## Feature extraction - new_exp_human 
#### 2024-20-12 
#### new macrophage human data
#### 


## SETUP: Importing

In [1]:
import os
import pandas as pd 
import numpy as np
from sklearn.decomposition import PCA
from sklearn.cross_decomposition import PLSCanonical, PLSRegression, CCA
from sklearn.preprocessing import StandardScaler
from sklearn.model_selection import cross_validate, cross_val_score
import matplotlib  as mpl
import matplotlib.pyplot as plt
plt.rcParams.update({'figure.max_open_warning': 0})
from matplotlib.patches import Ellipse
import matplotlib.transforms as transforms
%matplotlib inline
import os, shutil, glob
from PIL import Image
from itertools import cycle
from random import randint
import re, math
import seaborn as sns; sns.set_style("white")
from sklearn.manifold import TSNE
import datetime
import gc
from pathlib import Path



## modify!!! CHECK WORKING-DIR

In [2]:
# Set current working directory

def setup_directories(plate_id, dataset_name, output_dir, aggregate_function, plate_name_prefix):
    # Define paths
    PathToPlots = f'/home/jovyan/share/data/analyses/sofia/morphomac/human_new_exp_files/features_output/{dataset_name}'
    PathToOut = f'/home/jovyan/share/data/analyses/sofia/morphomac/human_new_exp_files/features_output/{dataset_name}'
    
    # Check and create PathToPlots if it doesn't exist
    if not os.path.exists(PathToPlots):
        os.makedirs(PathToPlots)
        print(f"Created directory: {PathToPlots}")
    print(f"Output folder for plots: {PathToPlots}")
    
    # Check and create PathToOut if it doesn't exist
    if not os.path.exists(PathToOut):
        os.makedirs(PathToOut)
        print(f"Created directory: {PathToOut}")
    print(f"Output folder for aggregated results: {PathToOut}")
    
    # Set additional parameters
    print(f"Aggregate function: {aggregate_function}")
    print(f"Plate name prefix: {plate_name_prefix}")

    return PathToOut, PathToPlots
# Example usage
plate_id = '24025'  # Modify this value to change the plate
dataset_name = 'plot'
output_dir = 'ImageMeanFeatures'
aggregate_function = np.nanmean
plate_name_prefix = 'ImageMeanPlate'
selected_analysis_id = 8336
PathToOut, PathToPlots = setup_directories(plate_id, dataset_name, output_dir, aggregate_function, plate_name_prefix)

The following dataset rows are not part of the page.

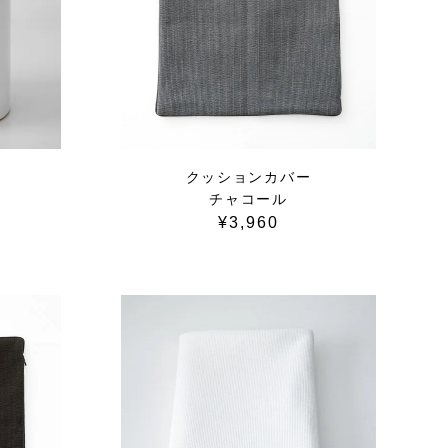
クッションカバー
チャコール
¥3,960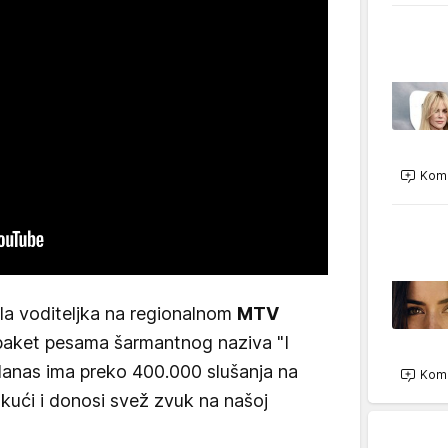
Kome
ila voditeljka na regionalnom
MTV
e paket pesama šarmantnog naziva "I
 danas ima preko 400.000 slušanja na
Kome
 kući i donosi svež zvuk na našoj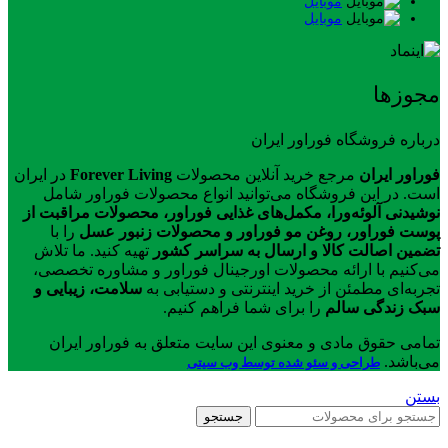
موبایل
موبایل
مجوزها
درباره فروشگاه فوراور ایران
فوراور ایران
مرجع خرید آنلاین محصولات
Forever Living
در ایران
است. در این فروشگاه می‌توانید انواع محصولات فوراور شامل
نوشیدنی آلوئه‌ورا، مکمل‌های غذایی فوراور، محصولات مراقبت از
پوست فوراور، روغن مو فوراور و محصولات زنبور عسل
را با
تضمین اصالت کالا و ارسال به سراسر کشور
تهیه کنید. ما تلاش
می‌کنیم با ارائه محصولات اورجینال فوراور و مشاوره تخصصی،
تجربه‌ای مطمئن از خرید اینترنتی و دستیابی به
سلامت، زیبایی و
سبک زندگی سالم
را برای شما فراهم کنیم.
تمامی حقوق مادی و معنوی این سایت متعلق به فوراور ایران
می‌باشد.
طراحی و سئو شده توسط وب سیتی
بستن
جستجو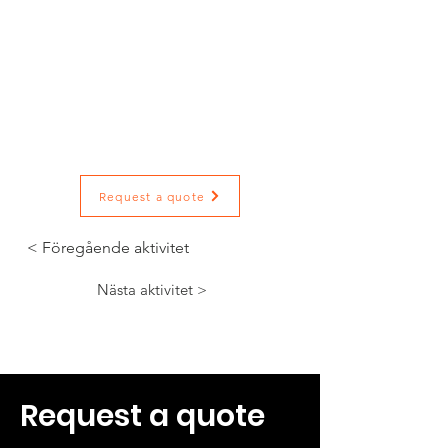
Perfekt för både företagsgrupper
och privata sällskap – boka er plats
idag och njut av en
teambuildingaktivitet eller en
exklusiv dagsutflykt som ni sent
kommer att glömma!
4o
Request a quote
< Föregående aktivitet
Nästa aktivitet >
Request a quote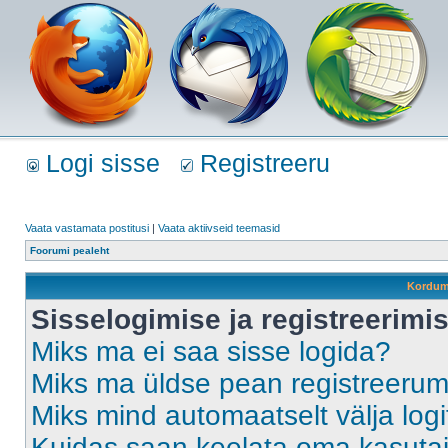
Logi sisse
Registreeru
Vaata vastamata postitusi
|
Vaata aktiivseid teemasid
Foorumi pealeht
Kordum
Sisselogimise ja registreerim
Miks ma ei saa sisse logida?
Miks ma üldse pean registreeru
Miks mind automaatselt välja log
Kuidas saan keelata oma kasutaja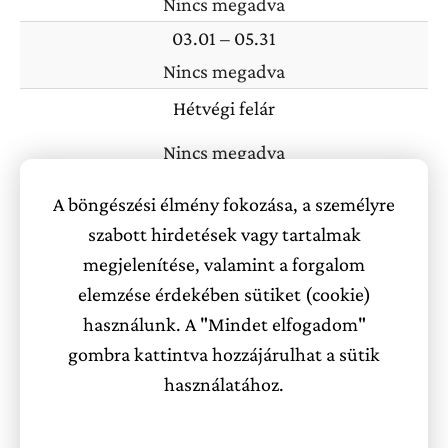
Nincs megadva
bejelentkezéshez.
03.01 – 05.31
Nincs megadva
Hétvégi felár
Nincs megadva
A böngészési élmény fokozása, a személyre
Akciós ajánlatok
szabott hirdetések vagy tartalmak
megjelenítése, valamint a forgalom
Ennél a szállásnál egyetlen akciós ajánlat sincs
elemzése érdekében sütiket (cookie)
használunk. A "Mindet elfogadom"
gombra kattintva hozzájárulhat a sütik
Üzenet küldése a szállásadónak
használatához.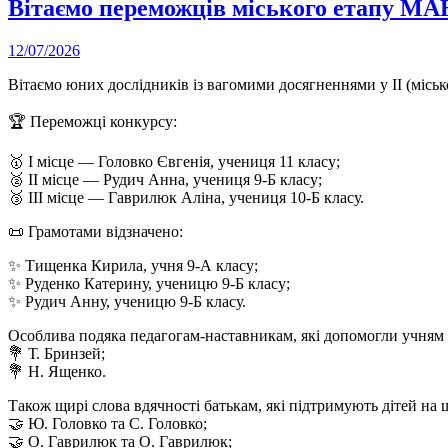
Вітаємо переможців міського етапу МА
12/07/2026
Вітаємо юних дослідників із вагомими досягненнями у ІІ (міськ
🏆 Переможці конкурсу:
🥇 І місце — Головко Євгенія, учениця 11 класу;
🥈 ІІ місце — Рудич Анна, учениця 9-Б класу;
🥉 ІІІ місце — Гаврилюк Аліна, учениця 10-Б класу.
📜 Грамотами відзначено:
✨ Тищенка Кирила, учня 9-А класу;
✨ Руденко Катерину, ученицю 9-Б класу;
✨ Рудич Анну, ученицю 9-Б класу.
Особлива подяка педагогам-наставникам, які допомогли учням 
💐 Т. Бринзей;
💐 Н. Ященко.
Також щирі слова вдячності батькам, які підтримують дітей на ш
🤝 Ю. Головко та С. Головко;
🤝 О. Гаврилюк та О. Гаврилюк;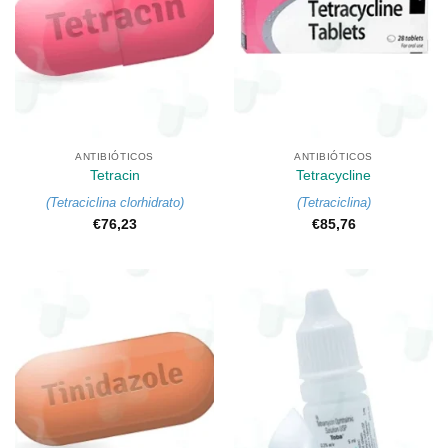
ANTIBIÓTICOS
ANTIBIÓTICOS
Tetracin
Tetracycline
(
Tetraciclina clorhidrato
)
(
Tetraciclina
)
€
76,23
€
85,76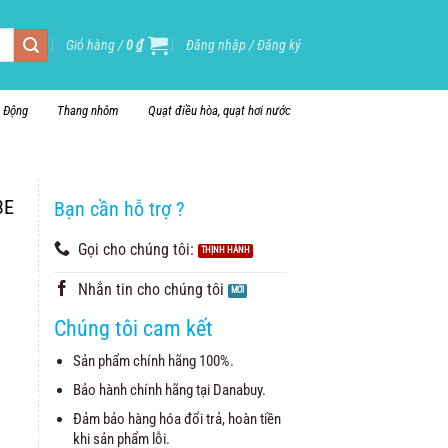
Giỏ hàng /
0
₫
Đăng nhập / Đăng ký
i Động
Thang nhôm
Quạt điều hòa, quạt hơi nước
3E
Bạn cần hỗ trợ ?
Gọi cho chúng tôi:
Nhắn tin cho chúng tôi
Chúng tôi cam kết
Sản phẩm chính hãng 100%.
Bảo hành chính hãng tại Danabuy.
Đảm bảo hàng hóa đổi trả, hoàn tiền
khi sản phẩm lỗi.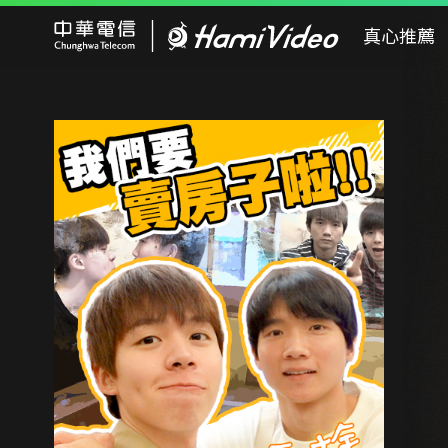
Hami Video
真心推薦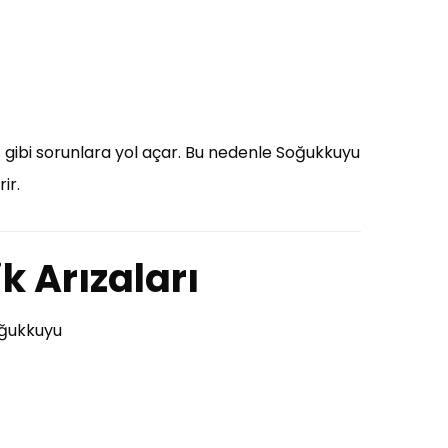
ı
gibi sorunlara yol açar. Bu nedenle Soğukkuyu
ir.
ik Arızaları
Soğukkuyu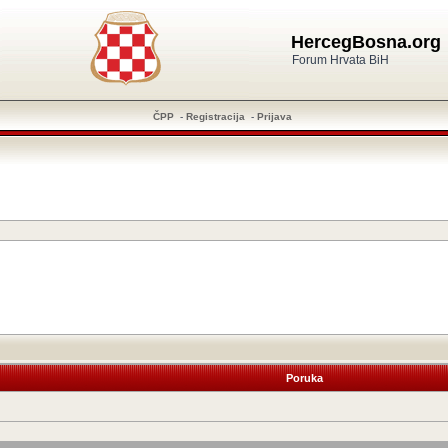
HercegBosna.org
Forum Hrvata BiH
ČPP
-
Registracija
-
Prijava
Poruka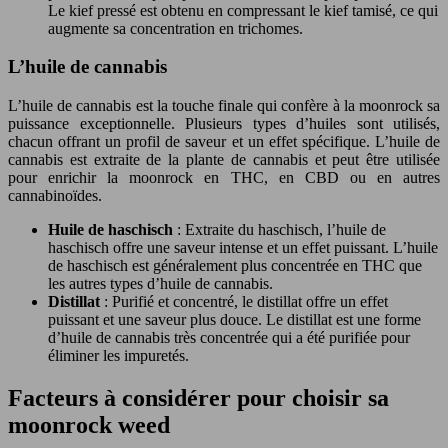
Le kief pressé est obtenu en compressant le kief tamisé, ce qui
augmente sa concentration en trichomes.
L’huile de cannabis
L’huile de cannabis est la touche finale qui confère à la moonrock sa
puissance exceptionnelle. Plusieurs types d’huiles sont utilisés,
chacun offrant un profil de saveur et un effet spécifique. L’huile de
cannabis est extraite de la plante de cannabis et peut être utilisée
pour enrichir la moonrock en THC, en CBD ou en autres
cannabinoïdes.
Huile de haschisch
: Extraite du haschisch, l’huile de
haschisch offre une saveur intense et un effet puissant. L’huile
de haschisch est généralement plus concentrée en THC que
les autres types d’huile de cannabis.
Distillat
: Purifié et concentré, le distillat offre un effet
puissant et une saveur plus douce. Le distillat est une forme
d’huile de cannabis très concentrée qui a été purifiée pour
éliminer les impuretés.
Facteurs à considérer pour choisir sa
moonrock weed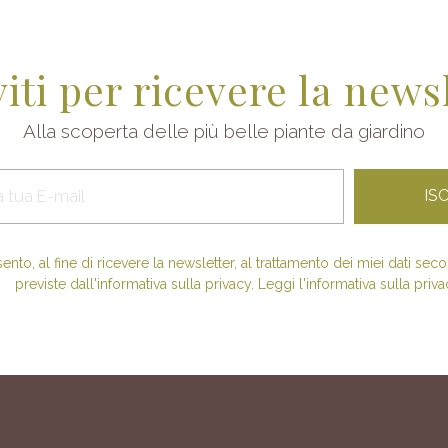
viti per ricevere la news
Alla scoperta delle più belle piante da giardino
nto, al fine di ricevere la newsletter, al trattamento dei miei dati se
previste dall'informativa sulla privacy. Leggi l'informativa sulla priva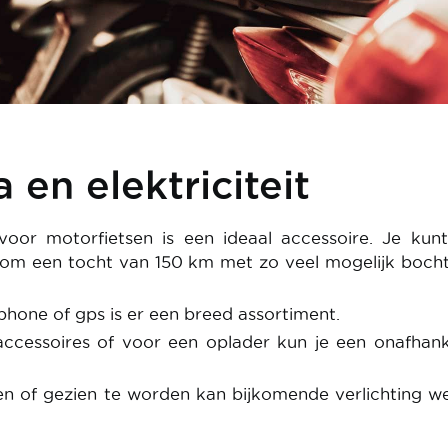
 en elektriciteit
voor motorfietsen is een ideaal accessoire. Je kun
 om een tocht van 150 km met zo veel mogelijk boch
phone of gps is er een breed assortiment.
 accessoires of voor een oplader kun je een onafhank
ien of gezien te worden kan bijkomende verlichting 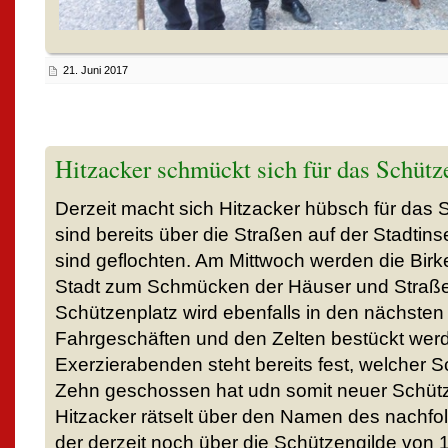
21. Juni 2017
Hitzacker schmückt sich für das Schütz
Derzeit macht sich Hitzacker hübsch für das 
sind bereits über die Straßen auf der Stadtins
sind geflochten. Am Mittwoch werden die Birk
Stadt zum Schmücken der Häuser und Straßen 
Schützenplatz wird ebenfalls in den nächste
Fahrgeschäften und den Zelten bestückt werd
Exerzierabenden steht bereits fest, welcher 
Zehn geschossen hat udn somit neuer Schüt
Hitzacker rätselt über den Namen des nachfo
der derzeit noch über die Schützengilde von 1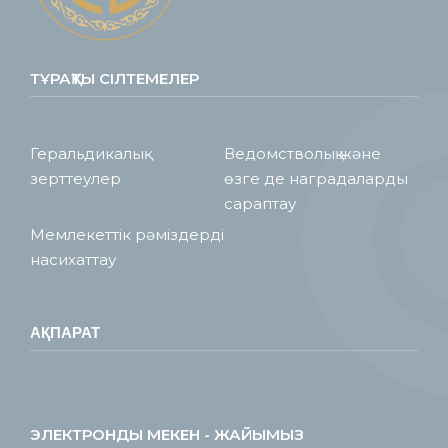
ТҰРАҚТЫ СІЛТЕМЕЛЕР
Геральдикалық
Ведомстволық және
зерттеулер
өзге де наградаларды
сараптау
Мемлекеттік рәміздерді
насихаттау
АҚПАРАТ
ЭЛЕКТРОНДЫ МЕКЕН - ЖАЙЫМЫЗ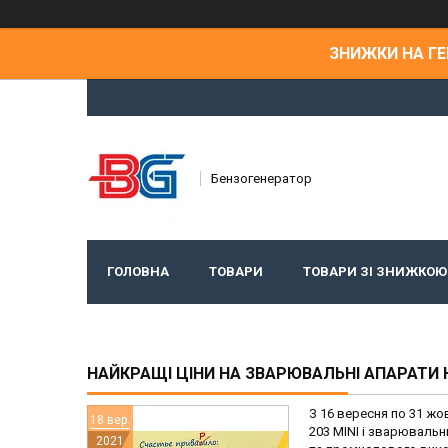
ЗНИЖКИ НА ГЕН
Бензогенератор
ГОЛОВНА
ТОВАРИ
ТОВАРИ ЗІ ЗНИЖКОЮ
НАЙКРАЩІ ЦІНИ НА ЗВАРЮВАЛЬНІ АПАРАТИ
З 16 вересня по 31 жо
18 вер.
203 MINI і зварювальн
2021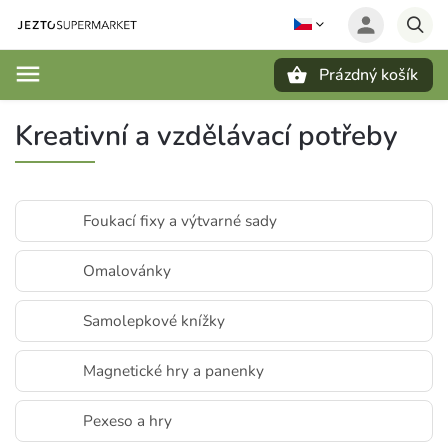
Prázdný košík
Hledat
Kreativní a vzdělávací potřeby
Foukací fixy a výtvarné sady
Omalovánky
Samolepkové knížky
Magnetické hry a panenky
Pexeso a hry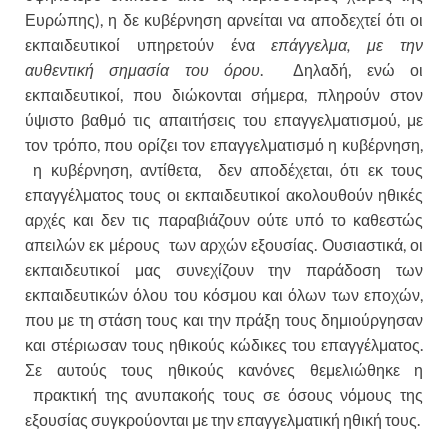
Ευρώπης), η δε κυβέρνηση αρνείται να αποδεχτεί ότι οι
εκπαιδευτικοί υπηρετούν ένα
επάγγελμα, με την
αυθεντική σημασία του όρου
. Δηλαδή, ενώ οι
εκπαιδευτικοί, που διώκονται σήμερα, πληρούν στον
ύψιστο βαθμό τις απαιτήσεις του επαγγελματισμού, με
τον τρόπο, που ορίζει τον επαγγελματισμό η κυβέρνηση,
η κυβέρνηση, αντίθετα, δεν αποδέχεται, ότι εκ τους
επαγγέλματος τους οι εκπαιδευτικοί ακολουθούν ηθικές
αρχές και δεν τις παραβιάζουν ούτε υπό το καθεστώς
απειλών εκ μέρους των αρχών εξουσίας. Ουσιαστικά, οι
εκπαιδευτικοί μας συνεχίζουν την παράδοση των
εκπαιδευτικών όλου του κόσμου και όλων των εποχών,
που με τη στάση τους και την πράξη τους δημιούργησαν
και στέριωσαν τους ηθικούς κώδικες του επαγγέλματος.
Σε αυτούς τους ηθικούς κανόνες θεμελιώθηκε η
πρακτική της ανυπακοής τους σε όσους νόμους της
εξουσίας συγκρούονται με την επαγγελματική ηθική τους.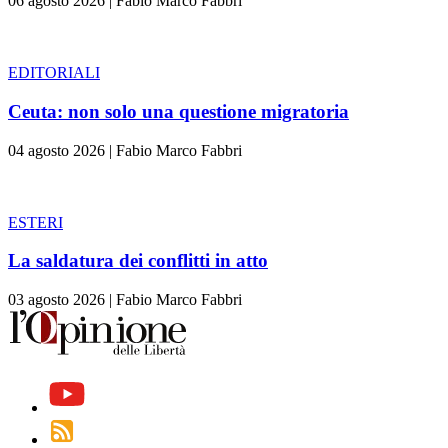
06 agosto 2026
|
Fabio Marco Fabbri
EDITORIALI
Ceuta: non solo una questione migratoria
04 agosto 2026
|
Fabio Marco Fabbri
ESTERI
La saldatura dei conflitti in atto
03 agosto 2026
|
Fabio Marco Fabbri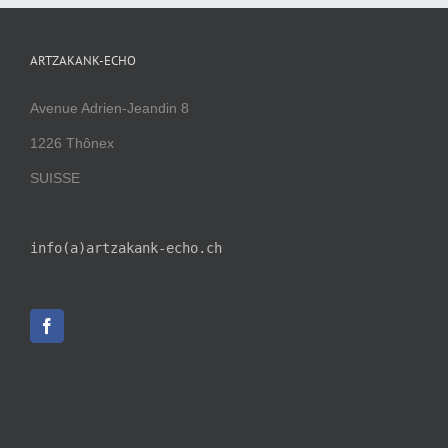
ARTZAKANK-ECHO
Avenue Adrien-Jeandin 8
1226 Thônex
SUISSE
info(a)artzakank-echo.ch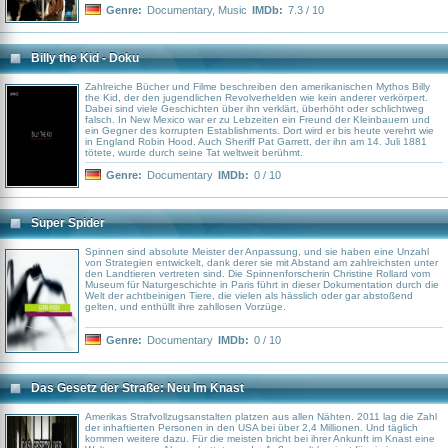
Genre:
Documentary
,
Music
IMDb:
7.3 / 10
Billy the Kid - Doku
Zahlreiche Bücher und Filme beschreiben den amerikanischen Mythos Billy
the Kid, der den jugendlichen Revolverhelden wie kein anderer verkörpert.
Dabei sind viele Geschichten über ihn verklärt, überhöht oder schlichtweg
falsch. In New Mexico war er zu Lebzeiten ein Freund der Kleinbauern und
ein Gegner des korrupten Establishments. Dort wird er bis heute verehrt wie
in England Robin Hood. Auch Sheriff Pat Garrett, der ihn am 14. Juli 1881
tötete, wurde durch seine Tat weltweit berühmt.
Genre:
Documentary
IMDb:
0 / 10
Super Spider
Spinnen sind absolute Meister der Anpassung, und sie haben eine Unzahl
von Strategien entwickelt, dank derer sie mit Abstand am zahlreichsten unter
den Landtieren vertreten sind. Die Spinnenforscherin Christine Rollard vom
Museum für Naturgeschichte in Paris führt in dieser Dokumentation durch die
Welt der achtbeinigen Tiere, die vielen als hässlich oder gar abstoßend
gelten, und enthüllt ihre zahllosen Vorzüge.
Genre:
Documentary
IMDb:
0 / 10
Das Gesetz der Straße: Neu Im Knast
Amerikas Strafvollzugsanstalten platzen aus allen Nähten. 2011 lag die Zahl
der inhaftierten Personen in den USA bei über 2,4 Millionen. Und täglich
kommen weitere dazu. Für die meisten bricht bei ihrer Ankunft im Knast eine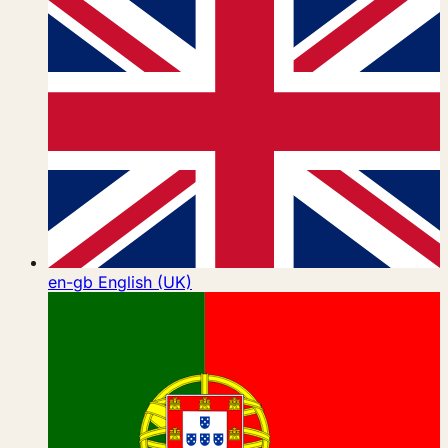
en-gb
English (UK)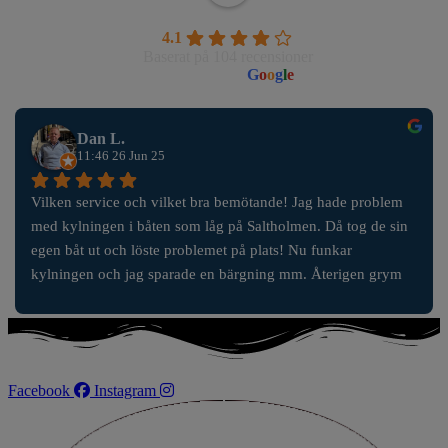
Wahlborgs Marina AB
4.1
Baserat på 104 recensioner
powered by
G
o
o
g
l
e
Dan L.
11:46 26 Jun 25
Vilken service och vilket bra bemötande! Jag hade problem 
med kylningen i båten som låg på Saltholmen. Då tog de sin 
egen båt ut och löste problemet på plats! Nu funkar 
kylningen och jag sparade en bärgning mm. Återigen grym 
service!
Facebook
Instagram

# Now you can proceed with your data processing, assuming that the directories exist

Created directory: /home/jovyan/share/data/analyses/sofia/morphomac/human_new_exp_files/features_output/plot
Output folder for plots: /home/jovyan/share/data/analyses/sofia/morphomac/human_new_exp_files/features_output/plot
Output folder for aggregated results: /home/jovyan/share/data/analyses/sofia/morphomac/human_new_exp_files/features_output/plot
Aggregate function: <function nanmean at 0x7e70dc14a0e0>
Plate name prefix: ImageMeanPlate


### setup

In [3]:
# More setup
import sqlalchemy

# settings to display more columns and rows
pd.set_option("max_colwidth", 200)
pd.set_option("display.max_columns", 100)
pd.set_option("display.max_rows", 100)

# Connection info for the database
db_uri = 'postgresql://pharmbio_readonly:readonly@imagedb-pg-postgresql.services.svc.cluster.local/imagedb'

## Database

In [4]:
#
# List projects that have analyses results
#
query = """
        SELECT project
        FROM image_analyses_per_plate
        GROUP BY project
        ORDER BY project 
        """

# Query database and store result in pandas dataframe
df_projects = pd.read_sql_query(query, db_uri)

display(df_projects.head(5))

Unnamed: 0,project
0,160621-Wash-Optimisation
1,2020_11_04_CPJUMP1
2,24OHC-v1
3,A549-VictorChildIMX
4,agi-test


In [5]:
#
# List analyses for specified project
#
# type could be 'cp-features' OR 'cp-qc'
#
NameContains = '2024-W50-Macrophages'
query = f"""
        SELECT *
        FROM image_analyses_per_plate
        WHERE plate_barcode LIKE '{NameContains}%%'
        AND meta->>'type' = 'cp-features'
        AND analysis_date IS NOT NULL
        ORDER BY plate_acq_id, analysis_id
        """

# Query database and store result in pandas dataframe
df_cp_results = pd.read_sql_query(query, db_uri)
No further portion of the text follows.